Transformation cannot be delegated. Implementation can. But the decisions that actually change an organisation, who has authority, how work flows, what gets measured, what behaviour gets rewarded, those decisions sit at the top. When leadership avoids them, the project team delivers what they can. They go live. They hit their milestones. And the organisation looks digitised, not transformed.

 

What Transformation Actually Looks Like

I have seen it done well. Not often, but I have seen it.

It looks like a leader standing in front of their organisation and naming the real problem, not the technology gap, but the cultural or structural one underneath it. It looks like decisions being made that upset people, because those people were benefiting from the dysfunction. It looks like processes being eliminated, not just automated. It looks like the technology arriving last, after the hard thinking has already been done, as an enabler of a new way of working, not a substitute for designing one.

It is slower than digitisation. It is harder to measure. It produces fewer milestone celebrations. But two years later, the organisation actually works differently. Not just faster. Differently.

 

The Uncomfortable Question

If you are sitting with a transformation programme right now, in progress, recently completed, or about to start, ask one question.

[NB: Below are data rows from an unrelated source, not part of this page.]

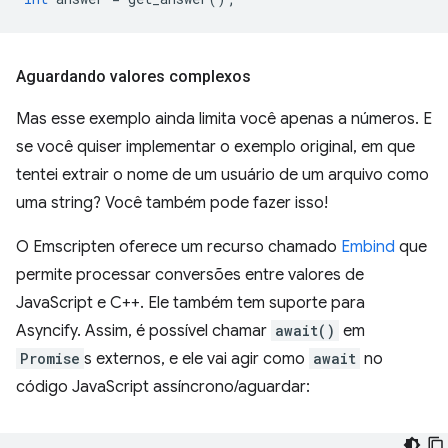
Aguardando valores complexos
Mas esse exemplo ainda limita você apenas a números. E
se você quiser implementar o exemplo original, em que
tentei extrair o nome de um usuário de um arquivo como
uma string? Você também pode fazer isso!
O Emscripten oferece um recurso chamado
Embind
que
permite processar conversões entre valores de
JavaScript e C++. Ele também tem suporte para
Asyncify. Assim, é possível chamar
await()
em
Promise
s externos, e ele vai agir como
await
no
código JavaScript assíncrono/aguardar: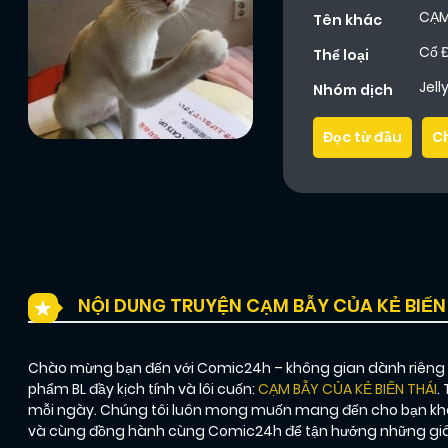
CẠM
Tên khác
Cổ Đ
Thể loại
Jel
Nhóm dịch
Đọc từ đầu
C
NỘI DUNG TRUYỆN CẠM BẪY CỦA KẺ BIẾN
Chào mừng bạn đến với Comic24h – không gian dành riêng ch
phẩm BL đầy kịch tính và lôi cuốn:
CẠM BẪY CỦA KẺ BIẾN THÁI
.
mỗi ngày. Chúng tôi luôn mong muốn mang đến cho bạn khôn
và cùng đồng hành cùng Comic24h để tận hưởng những giây 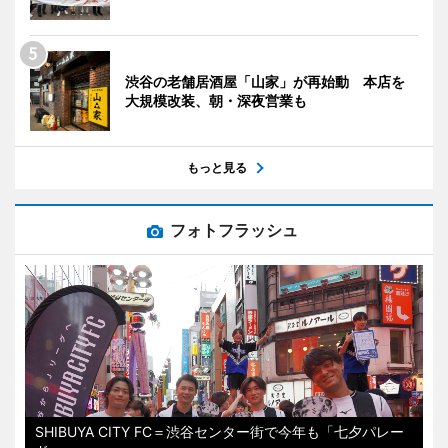
渋谷の老舗居酒屋「山家」が再始動 本店を
大規模改装、朝・深夜営業も
もっと見る
フォトフラッシュ
SHIBUYA CITY FC＝渋谷センター街で今年も「七夕パレー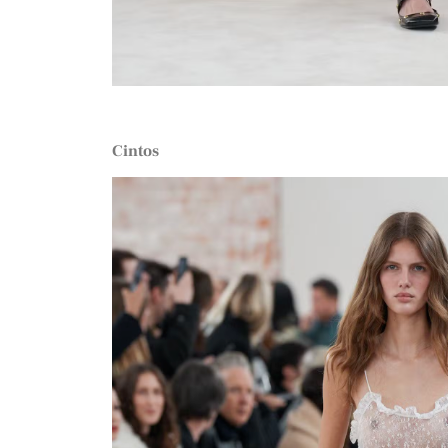
Cintos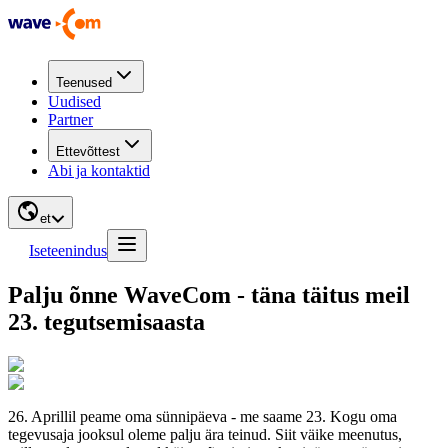
Teenused
Uudised
Partner
Ettevõttest
Abi ja kontaktid
et
Iseteenindus
Palju õnne WaveCom - täna täitus meil
23. tegutsemisaasta
26. Aprillil peame oma sünnipäeva - me saame 23. Kogu oma
tegevusaja jooksul oleme palju ära teinud. Siit väike meenutus,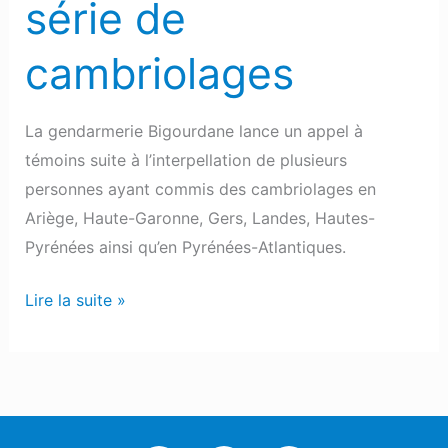
série de
témoins
après
cambriolages
une
série
de
La gendarmerie Bigourdane lance un appel à
cambriolages
témoins suite à l’interpellation de plusieurs
personnes ayant commis des cambriolages en
Ariège, Haute-Garonne, Gers, Landes, Hautes-
Pyrénées ainsi qu’en Pyrénées-Atlantiques.
Lire la suite »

What have we changed about how this organisation thinks, decides, and operates? Not what have we deployed. What have we changed?

If the honest answer is “not much,” you have not transformed. You have digitised.

And until someone is willing to say that out loud, the investment in transformation programmes will keep delivering digitisation results, and the question of why the return never arrived will keep going unanswered.

The technology was never the problem. It was always the thinking.